Abstract
Purpose Hepatocellular carcinoma (HCC) is a highly aggressive tumor characterized by significant heterogeneity and invasiveness, leading to a lack of precise individualized treatment strategies and poor patient outcomes. This necessitates the urgent development of accurate patient stratification methods and targeted therapies based on distinct tumor characteristics.
Experimental Design By integrating gene expression data from The Cancer Genome Atlas (TCGA), International Cancer Genome Consortium (ICGC), and Gene Expression Omnibus (GEO), we identified subtypes through a multi-omics consensus clustering approach amalgamated from 10 clustering techniques. Subsequently, we developed a prognostic model, employing machine learning algorithms, based on subtype classification features. Finally, by analyzing single cell sequencing data, we investigated the mechanisms driving prognostic variations among distinct subtypes.

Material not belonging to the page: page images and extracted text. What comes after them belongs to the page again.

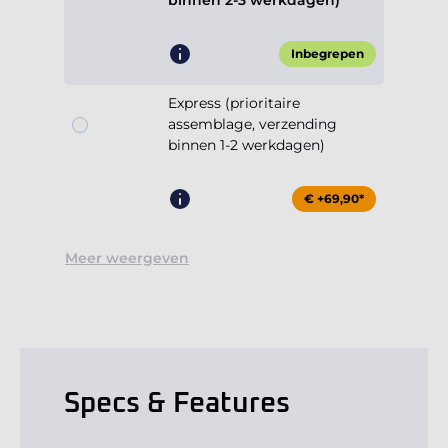
binnen 2-3 werkdagen)
Inbegrepen
Express (prioritaire
assemblage, verzending
binnen 1-2 werkdagen)
€ +69,90*
Meer weergeven
Specs & Features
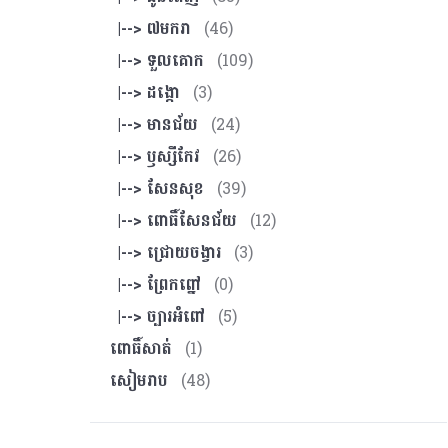
|--> ៧មករា
(46)
|--> ទួលគោក
(109)
|--> ដង្កោ
(3)
|--> មានជ័យ
(24)
|--> ឫស្សីកែវ
(26)
|--> សែនសុខ
(39)
|--> ពោធិ៍សែនជ័យ
(12)
|--> ជ្រោយចង្វារ
(3)
|--> ព្រែកព្នៅ
(0)
|--> ច្បារអំពៅ
(5)
ពោធិ៍សាត់
(1)
សៀមរាប
(48)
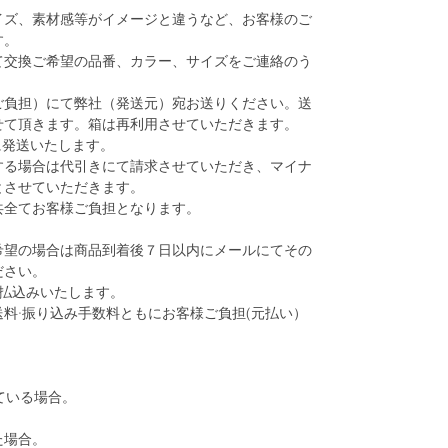
イズ、素材感等がイメージと違うなど、お客様のご
す。
て交換ご希望の品番、カラー、サイズをご連絡のう
ご負担）にて弊社（発送元）宛お送りください。送
せて頂きます。箱は再利用させていただきます。
に発送いたします。
する場合は代引きにて請求させていただき、マイナ
とさせていただきます。
共全てお客様ご負担となります。
希望の場合は商品到着後７日以内にメールにてその
ださい。
に払込みいたします。
料·振り込み手数料ともにお客様ご負担(元払い）
ている場合。
た場合。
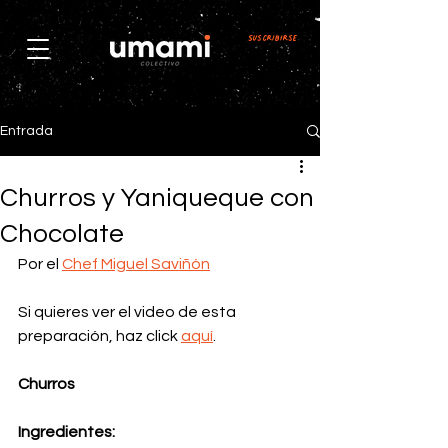
Suscribirse
Entrada
Churros y Yaniqueque con
Chocolate
Por el 
Chef Miguel Saviñón
Si quieres ver el video de esta 
preparación, haz click 
aquí
.
Churros
Ingredientes:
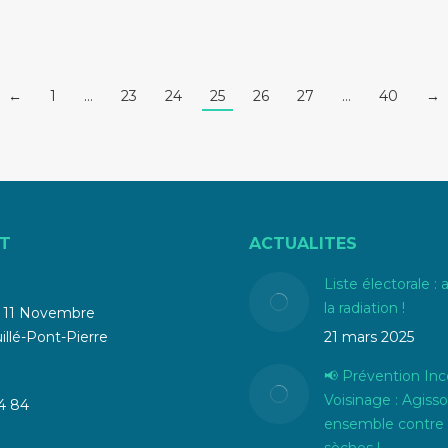
←
1
…
23
24
25
26
27
…
40
→
T
ACTUALITES
Liste électorale : 
la radiation !
u 11 Novembre
llé-Pont-Pierre
21 mars 2025
📢 Prévention Inc
Voisinage : Agiss
4 84
ensemble contre 
sèches !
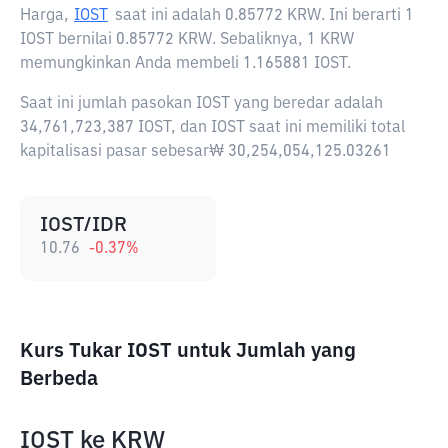
Harga,
IOST
saat ini adalah
0.85772 KRW
. Ini berarti 1
IOST bernilai 0.85772 KRW. Sebaliknya, 1 KRW
memungkinkan Anda membeli 1.165881 IOST.
Saat ini jumlah pasokan IOST yang beredar adalah
34,761,723,387 IOST, dan IOST saat ini memiliki total
kapitalisasi pasar sebesar₩ 30,254,054,125.03261
IOST/IDR
10.76
-0.37
%
Kurs Tukar IOST untuk Jumlah yang
Berbeda
IOST
ke
KRW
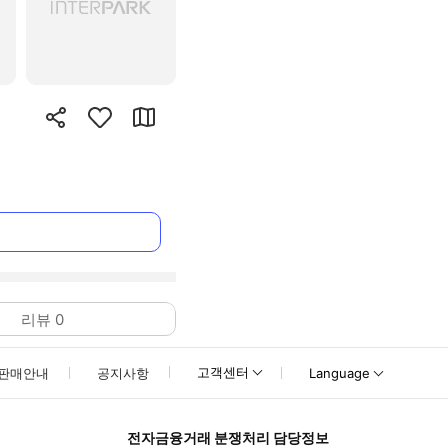
리뷰
0
고객센터
판매안내
공지사항
Language
전자금융거래 분쟁처리 담당정보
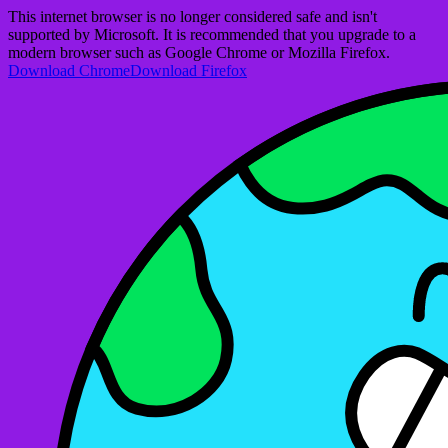
This internet browser is no longer considered safe and isn't
supported by Microsoft. It is recommended that you upgrade to a
modern browser such as Google Chrome or Mozilla Firefox.
Download Chrome
Download Firefox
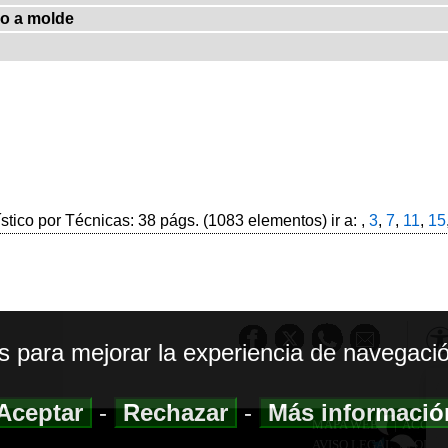
o a molde
ístico por Técnicas: 38 págs. (1083 elementos) ir a: ,
3
,
7
,
11
,
15
os para mejorar la experiencia de navegació
Aceptar
-
Rechazar
-
Más informaci
MAPA WEB
|
ACCESI
AVISO LEGAL
|
POLIT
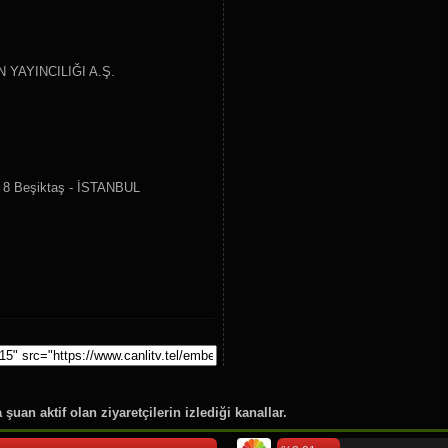
64.
Cem Tv
65.
Şaban TV
66.
GZT TV
YAYINCILIĞI A.Ş.
67.
Tv4
68.
Show Max
69.
Cine 1
70.
tv2
: 8 Beşiktaş - İSTANBUL
71.
TYT Türk
72.
Bi Kanal
73.
Ekotürk TV
74.
Tvnet
75.
TV 5
76.
24 Tv
77.
TBMM TV
78.
Kabe Tv
79.
Medine Tv
şuan aktif olan ziyaretçilerin izlediği kanallar.
80.
Lalegül Tv
81.
Rehber Tv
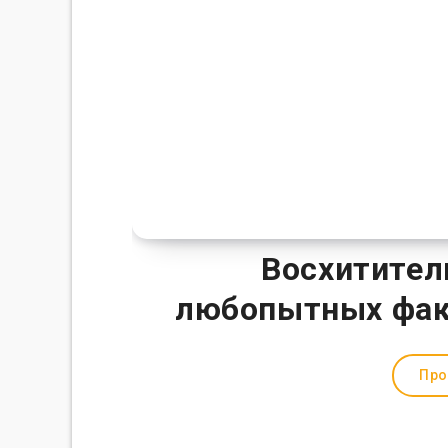
Восхитител
любопытных факт
Про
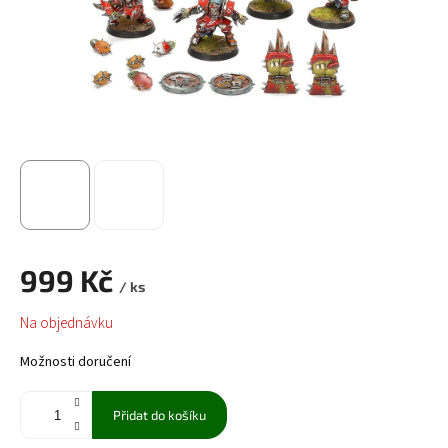
999 Kč
/ ks
Měrná
Na objednávku
cena:
Možnosti doručení
Přidat do košíku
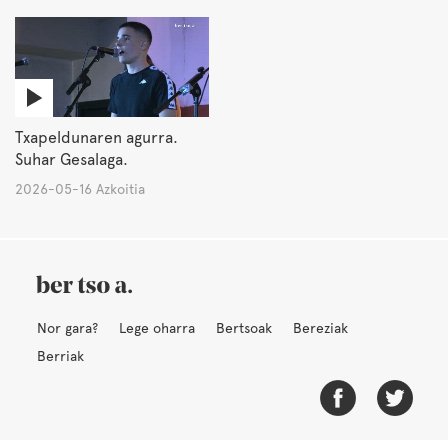
Txapeldunaren agurra.
Suhar Gesalaga.
2026-05-16 Azkoitia
Nor gara?
Lege oharra
Bertsoak
Bereziak
Berriak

Results First, we developed a novel consensus clustering method that categorizes liver cancer patients into two subtypes, CS1 and CS2. Second, we constructed a prognostic prediction model, which demonstrated superior predictive accuracy compared to several models published in the past five years. Finally, we observed differences between CS1 and CS2 in various metabolic pathways, biological processes, and signaling pathways, such as fatty acid metabolism, hypoxia levels, and the PI3K-AKT signaling pathway.
Competing Interest Statement
The authors have declared no competing interest.